HI, After using your plug-in in the newly installed gerrit, the login Identities shows as untrusted?

davido / gerrit-oauth-provider

OAuth2 authentication provider for Gerrit Code Review. Please upload changes for review to: https://gerrit-review.googlesource.com/#/admin/projects/plugins/oauth

Apache License 2.0

140 stars 84 forks source link

HI, After using your plug-in in the newly installed gerrit, the login Identities shows as untrusted? #142

Closed gesangtome closed 4 years ago

gesangtome commented 4 years ago

Hey, I use your 'github-oauth' plugin to log in and create the first administrator account in the newly installed gerrit. But I found that in the "Identity" settings, the status has become untrusted? Strangely, my account ID is 1000000, but I found that I missed any settings or tasks that require administrator privileges? Why is this so?

@davido Help me, Please

davido commented 4 years ago

Have you checked FAQ before asking: [1]?

Q. Why I am getting identity is untrusted error with Hybrid OpenID+OAuth method?

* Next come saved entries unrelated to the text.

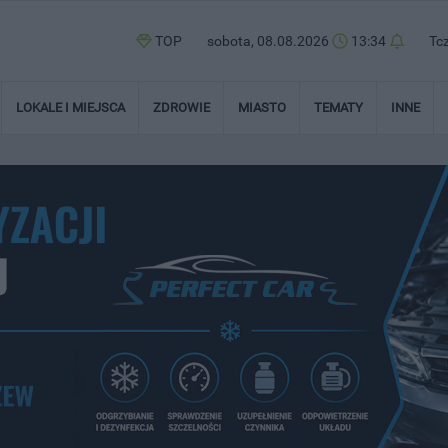
TOP
sobota, 08.08.2026
13:34
Tc
LOKALE I MIEJSCA
ZDROWIE
MIASTO
TEMATY
INNE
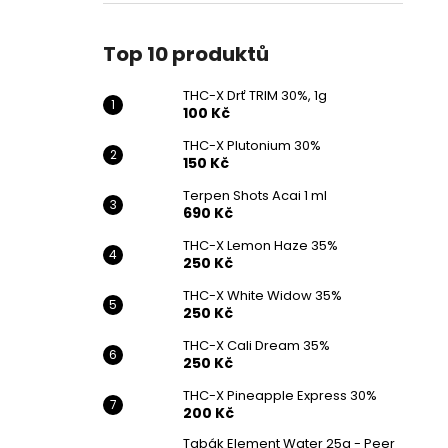
Top 10 produktů
THC-X Drť TRIM 30%, 1g
100 Kč
THC-X Plutonium 30%
150 Kč
Terpen Shots Acai 1 ml
690 Kč
THC-X Lemon Haze 35%
250 Kč
THC-X White Widow 35%
250 Kč
THC-X Cali Dream 35%
250 Kč
THC-X Pineapple Express 30%
200 Kč
Tabák Element Water 25g - Peer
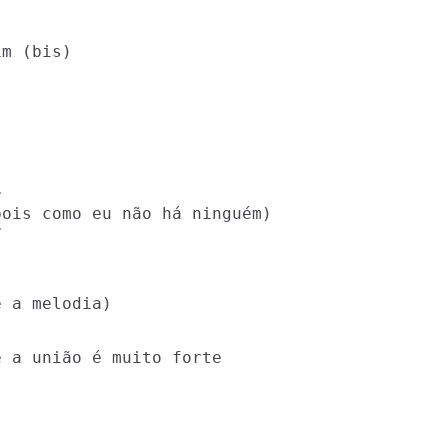
m (bis)



ois como eu não há ninguém)



 a melodia)

 a união é muito forte
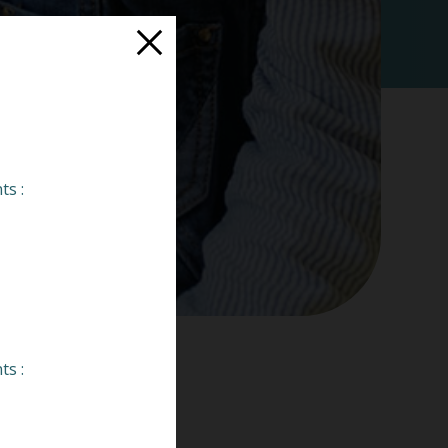
ts :
ts :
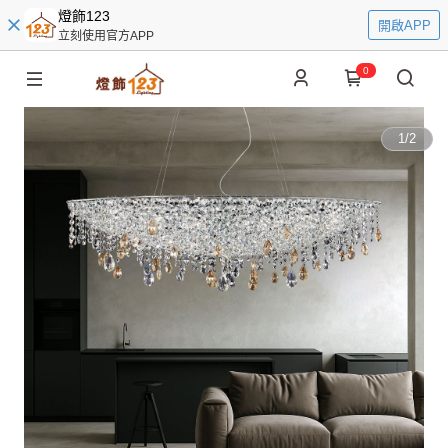
燈飾123
開啟APP
立刻使用官方APP
0
1
/
2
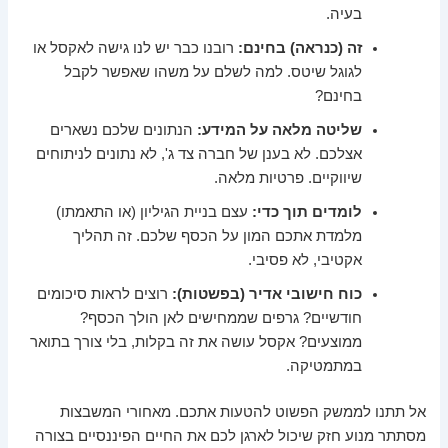
בעיה.
זה (כנראה) בחינם:
רובנו כבר יש לנו גישה לאקסל או
לגוגל שיטס. למה לשלם על משהו שאפשר לקבל
בחינם?
שליטה מלאה על המידע:
הנתונים שלכם נשארים
אצלכם. לא בענן של חברה צד ג', לא נתונים לניתוחים
שיווקיים. פרטיות מלאה.
לומדים תוך כדי:
עצם בניית הגיליון (או התאמתו)
מלמדת אתכם המון על הכסף שלכם. זה תהליך
אקטיבי, לא פסיבי.
כוח חישובי אדיר (בפשטות):
רוצים לראות סיכומים
חודשיים? גרפים שממחישים לאן הולך הכסף?
ממוצעים? אקסל עושה את זה בקלות, בלי צורך בתואר
במתמטיקה.
אל תתנו לממשק הפשוט להטעות אתכם. מאחורי המשבצות
מסתתר מנוע חזק שיכול לארגן לכם את החיים הפיננסיים בצורה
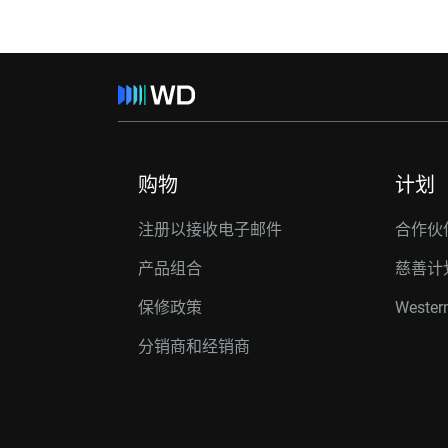
购物
计划
注册以接收电子邮件
合作伙
产品组合
慈善计
保修政策
Western
分销商和经销商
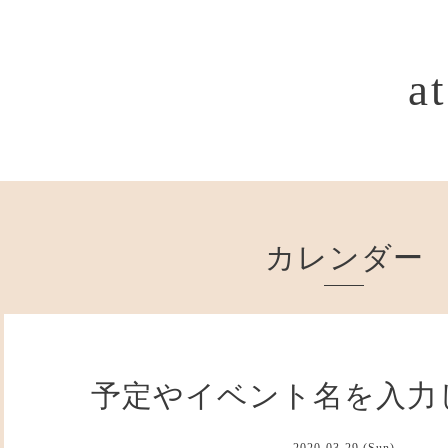
a
カレンダー
予定やイベント名を入力
2020-03-29 (Sun)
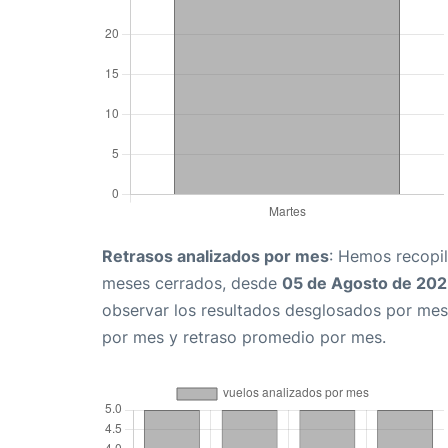
Retrasos analizados por mes
: Hemos recopil
meses cerrados, desde
05 de Agosto de 20
observar los resultados desglosados por mes
por mes y retraso promedio por mes.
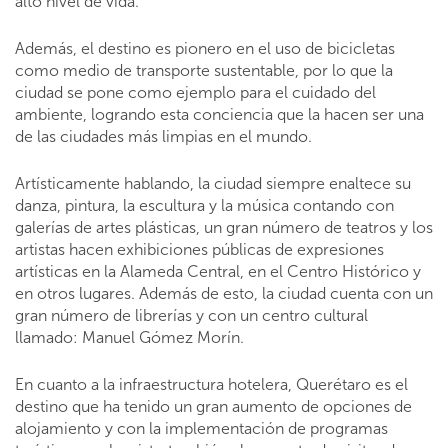
alto nivel de vida.
Además, el destino es pionero en el uso de bicicletas
como medio de transporte sustentable, por lo que la
ciudad se pone como ejemplo para el cuidado del
ambiente, logrando esta conciencia que la hacen ser una
de las ciudades más limpias en el mundo.
Artísticamente hablando, la ciudad siempre enaltece su
danza, pintura, la escultura y la música contando con
galerías de artes plásticas, un gran número de teatros y los
artistas hacen exhibiciones públicas de expresiones
artísticas en la Alameda Central, en el Centro Histórico y
en otros lugares. Además de esto, la ciudad cuenta con un
gran número de librerías y con un centro cultural
llamado: Manuel Gómez Morín.
En cuanto a la infraestructura hotelera, Querétaro es el
destino que ha tenido un gran aumento de opciones de
alojamiento y con la implementación de programas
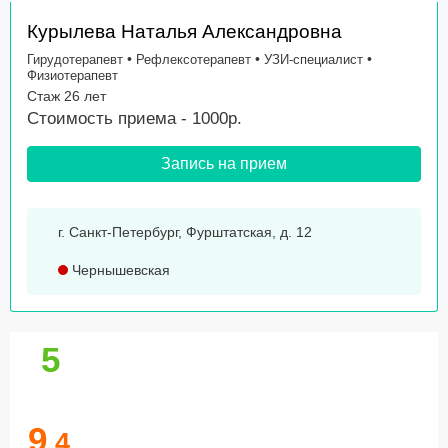
Курылева Наталья Александровна
•
•
•
Гирудотерапевт
Рефлексотерапевт
УЗИ-специалист
Физиотерапевт
Стаж 26 лет
Стоимость приема - 1000р.
Запись на прием
г. Санкт-Петербург, Фурштатская, д. 12
Чернышевская
5
9
.4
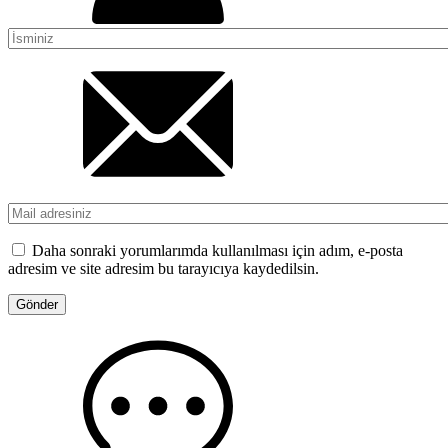
Daha sonraki yorumlarımda kullanılması için adım, e-posta
adresim ve site adresim bu tarayıcıya kaydedilsin.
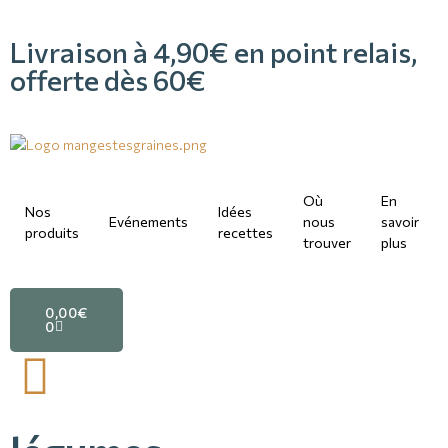
Livraison à 4,90€ en point relais,
offerte dès 60€
Où
En
Nos
Idées
Evénements
nous
savoir
produits
recettes
trouver
plus
0,00
€
0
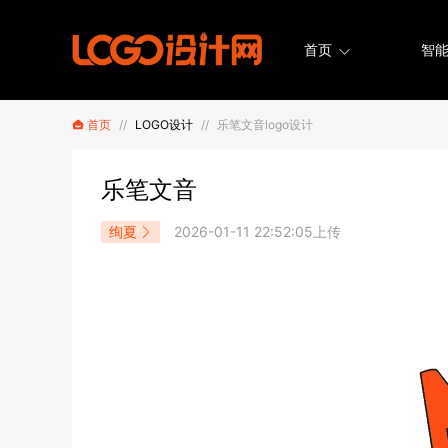
首页
智能
首页
//
LOGO设计
//
乐笔文音logo设计
乐笔文音
绚夏
2026-01-11 22:52:05上传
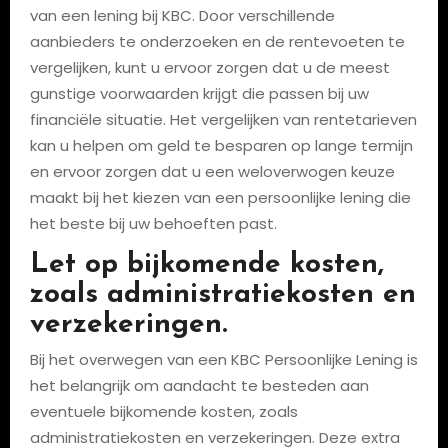
van een lening bij KBC. Door verschillende
aanbieders te onderzoeken en de rentevoeten te
vergelijken, kunt u ervoor zorgen dat u de meest
gunstige voorwaarden krijgt die passen bij uw
financiële situatie. Het vergelijken van rentetarieven
kan u helpen om geld te besparen op lange termijn
en ervoor zorgen dat u een weloverwogen keuze
maakt bij het kiezen van een persoonlijke lening die
het beste bij uw behoeften past.
Let op bijkomende kosten,
zoals administratiekosten en
verzekeringen.
Bij het overwegen van een KBC Persoonlijke Lening is
het belangrijk om aandacht te besteden aan
eventuele bijkomende kosten, zoals
administratiekosten en verzekeringen. Deze extra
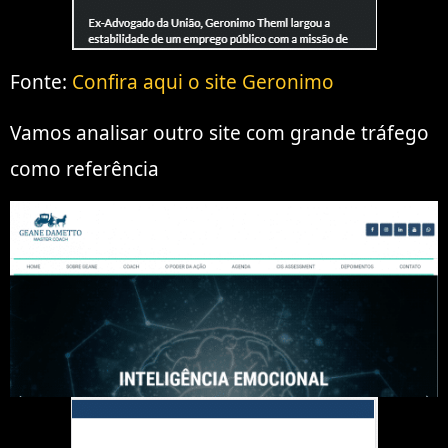
Fonte:
Confira aqui o site Geronimo
Vamos analisar outro site com grande tráfego
como referência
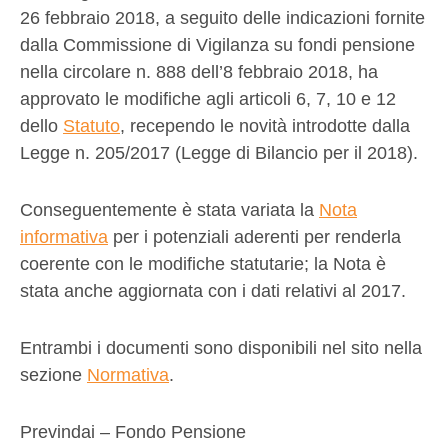
26 febbraio 2018, a seguito delle indicazioni fornite
dalla Commissione di Vigilanza su fondi pensione
nella circolare n. 888 dell’8 febbraio 2018, ha
approvato le modifiche agli articoli 6, 7, 10 e 12
dello
Statuto
, recependo le novità introdotte dalla
Legge n. 205/2017 (Legge di Bilancio per il 2018).
Conseguentemente è stata variata la
Nota
informativa
per i potenziali aderenti per renderla
coerente con le modifiche statutarie; la Nota è
stata anche aggiornata con i dati relativi al 2017.
Entrambi i documenti sono disponibili nel sito nella
sezione
Normativa
.
Previndai – Fondo Pensione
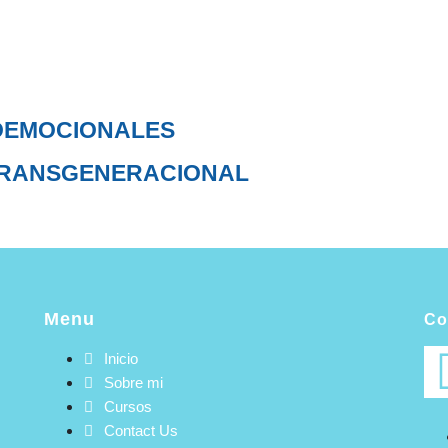
ROEMOCIONALES
TRANSGENERACIONAL
Menu
Co
Inicio
Sobre mi
Cursos
Contact Us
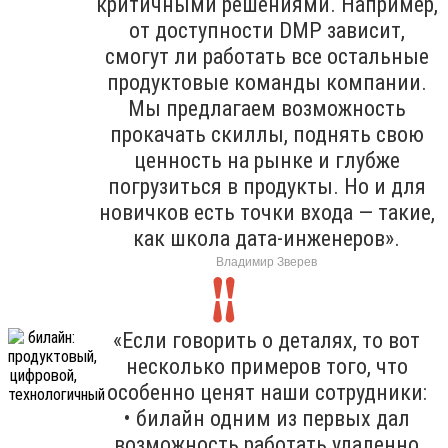
критичными решениями. Например,
от доступности DMP зависит,
смогут ли работать все остальные
продуктовые команды компании.
Мы предлагаем возможность
прокачать скиллы, поднять свою
ценность на рынке и глубже
погрузиться в продукты. Но и для
новичков есть точки входа — такие,
как школа дата-инженеров».
Владимир Зверев
«Если говорить о деталях, то вот
несколько примеров того, что
особенно ценят наши сотрудники:
• билайн одним из первых дал
возможность работать удаленно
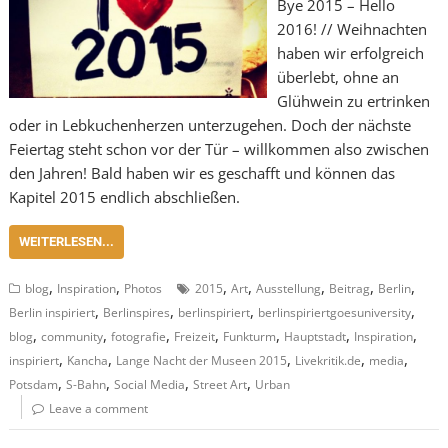
Bye 2015 – Hello
2016! // Weihnachten
haben wir erfolgreich
überlebt, ohne an
Glühwein zu ertrinken
oder in Lebkuchenherzen unterzugehen. Doch der nächste
Feiertag steht schon vor der Tür – willkommen also zwischen
den Jahren! Bald haben wir es geschafft und können das
Kapitel 2015 endlich abschließen.
WEITERLESEN...
,
,
,
,
,
,
,
blog
Inspiration
Photos
2015
Art
Ausstellung
Beitrag
Berlin
,
,
,
,
Berlin inspiriert
Berlinspires
berlinspiriert
berlinspiriertgoesuniversity
,
,
,
,
,
,
,
blog
community
fotografie
Freizeit
Funkturm
Hauptstadt
Inspiration
,
,
,
,
,
inspiriert
Kancha
Lange Nacht der Museen 2015
Livekritik.de
media
,
,
,
,
Potsdam
S-Bahn
Social Media
Street Art
Urban
Leave a comment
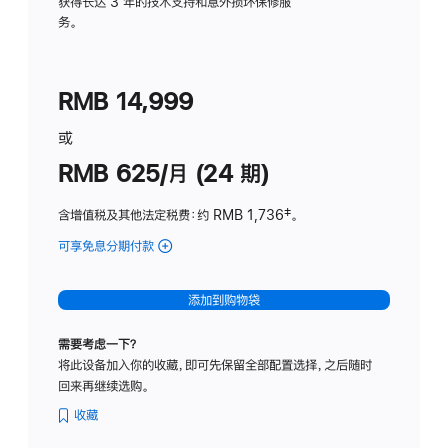
务
获得长达 3 年的技术支持和意外损坏保修服
务。
计
划
(适
RMB 14,999
用
于
或
Studio
RMB 625/月 (24 期)
Display
含增值税及其他法定税费
：约 RMB 1,736
脚
‡。
注
可享免息分期付款
(Studio
Display
-
添加到购物袋
标
准
需要考虑一下？
玻
将此设备加入你的收藏，即可先保留全部配置选择，之后随时
璃
回来再继续选购。
面
板
收藏
-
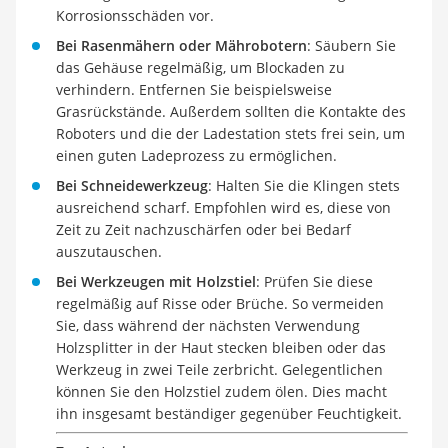
Korrosionsschäden vor.
Bei Rasenmähern oder Mährobotern
: Säubern Sie
das Gehäuse regelmäßig, um Blockaden zu
verhindern. Entfernen Sie beispielsweise
Grasrückstände. Außerdem sollten die Kontakte des
Roboters und die der Ladestation stets frei sein, um
einen guten Ladeprozess zu ermöglichen.
Bei Schneidewerkzeug
: Halten Sie die Klingen stets
ausreichend scharf. Empfohlen wird es, diese von
Zeit zu Zeit nachzuschärfen oder bei Bedarf
auszutauschen.
Bei Werkzeugen mit Holzstiel
: Prüfen Sie diese
regelmäßig auf Risse oder Brüche. So vermeiden
Sie, dass während der nächsten Verwendung
Holzsplitter in der Haut stecken bleiben oder das
Werkzeug in zwei Teile zerbricht. Gelegentlichen
können Sie den Holzstiel zudem ölen. Dies macht
ihn insgesamt beständiger gegenüber Feuchtigkeit.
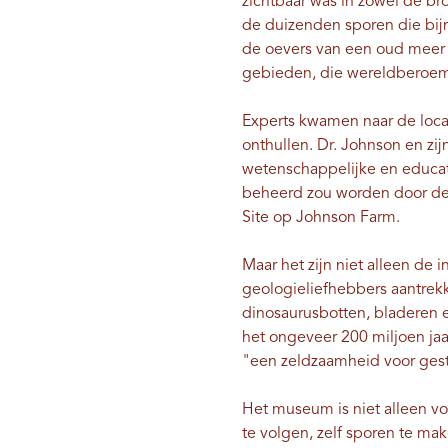
zichtbaar was in zowel de br
de duizenden sporen die bij
de oevers van een oud meer 
gebieden, die wereldberoemd 
Experts kwamen naar de locat
onthullen. Dr. Johnson en zi
wetenschappelijke en educa
beheerd zou worden door de 
Site op Johnson Farm.
Maar het zijn niet alleen de 
geologieliefhebbers aantrekk
dinosaurusbotten, bladeren 
het ongeveer 200 miljoen j
"een zeldzaamheid voor ges
Het museum is niet alleen v
te volgen, zelf sporen te mak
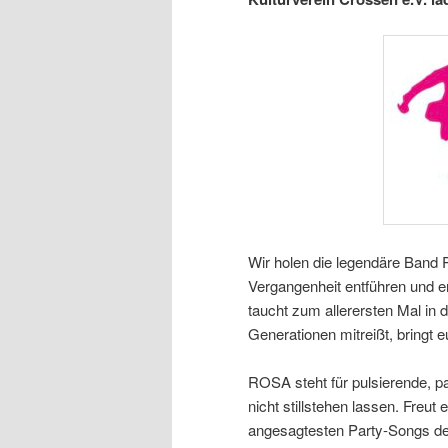
Wir holen die legendäre Band
Vergangenheit entführen und e
taucht zum allerersten Mal in
Generationen mitreißt, bringt e
ROSA steht für pulsierende, pa
nicht stillstehen lassen. Freut
angesagtesten Party-Songs de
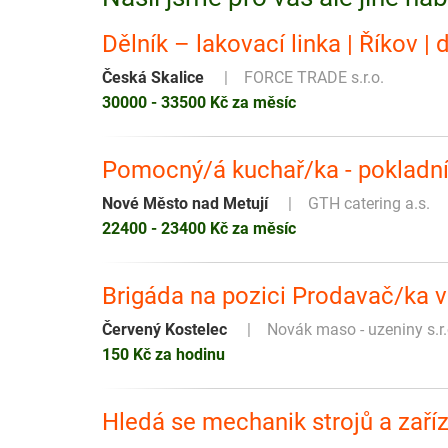
Dělník – lakovací linka | Říkov 
Česká Skalice
FORCE TRADE s.r.o.
30000 - 33500 Kč za měsíc
Pomocný/á kuchař/ka - pokladn
Nové Město nad Metují
GTH catering a.s.
22400 - 23400 Kč za měsíc
Brigáda na pozici Prodavač/ka 
Červený Kostelec
Novák maso - uzeniny s.r.
150 Kč za hodinu
Hledá se mechanik strojů a zaříz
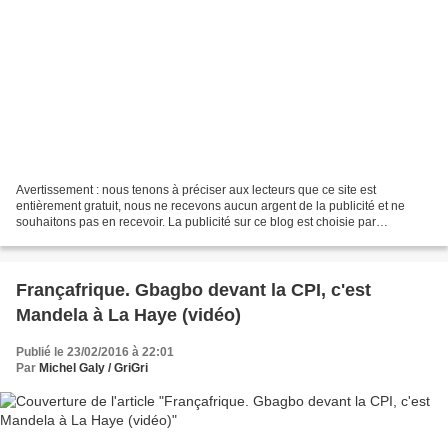
Avertissement : nous tenons à préciser aux lecteurs que ce site est
entièrement gratuit, nous ne recevons aucun argent de la publicité et ne
souhaitons pas en recevoir. La publicité sur ce blog est choisie par
l'hébergeur pour son compte, nous ne pouvons...
Françafrique. Gbagbo devant la CPI, c'est
Mandela à La Haye (vidéo)
Publié le 23/02/2016 à 22:01
Par
Michel Galy / GriGri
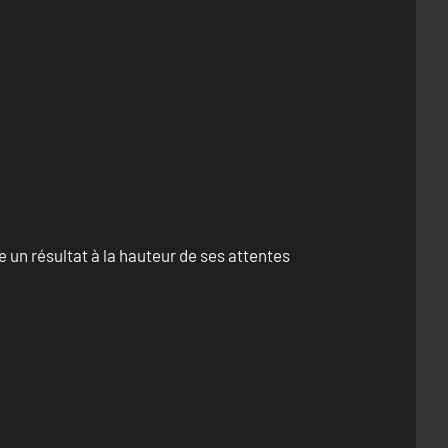
un résultat à la hauteur de ses attentes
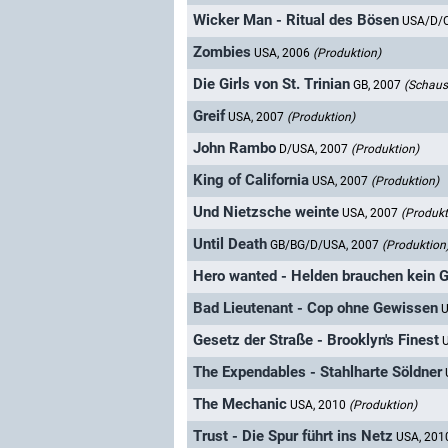
Wicker Man - Ritual des Bösen
USA/D/
Zombies
USA, 2006
(Produktion)
Die Girls von St. Trinian
GB, 2007
(Schausp
Greif
USA, 2007
(Produktion)
John Rambo
D/USA, 2007
(Produktion)
King of California
USA, 2007
(Produktion)
Und Nietzsche weinte
USA, 2007
(Produkt
Until Death
GB/BG/D/USA, 2007
(Produktion
Hero wanted - Helden brauchen kein 
Bad Lieutenant - Cop ohne Gewissen
U
Gesetz der Straße - Brooklyn's Finest
The Expendables - Stahlharte Söldner
The Mechanic
USA, 2010
(Produktion)
Trust - Die Spur führt ins Netz
USA, 20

A. You need to set trustedOpenID:

  [auth]
    type = OPENID
    trustedOpenID=^.*$

[1] https://github.com/davido/gerrit-oauth-provider/wiki/FAQ

gesangtome commented 4 years ago

@davido Thanks, I found the solution through your link, it's great.

kleptog commented 3 years ago

For other people looking for how to configure trustedOpenID and allowedOpenID off the office365 oauth2, I found the following works for us:

trustedOpenID = office365-oauth:
allowedOpenID = http://gerrit-oauth-provider_-office365-oauth

Our problem with the '^.*$' approach it that it causes the Yahoo option to appear, which we definitely don't want.

davido commented 3 years ago

Thanks for pointing this out, this is also documented in the FAQ.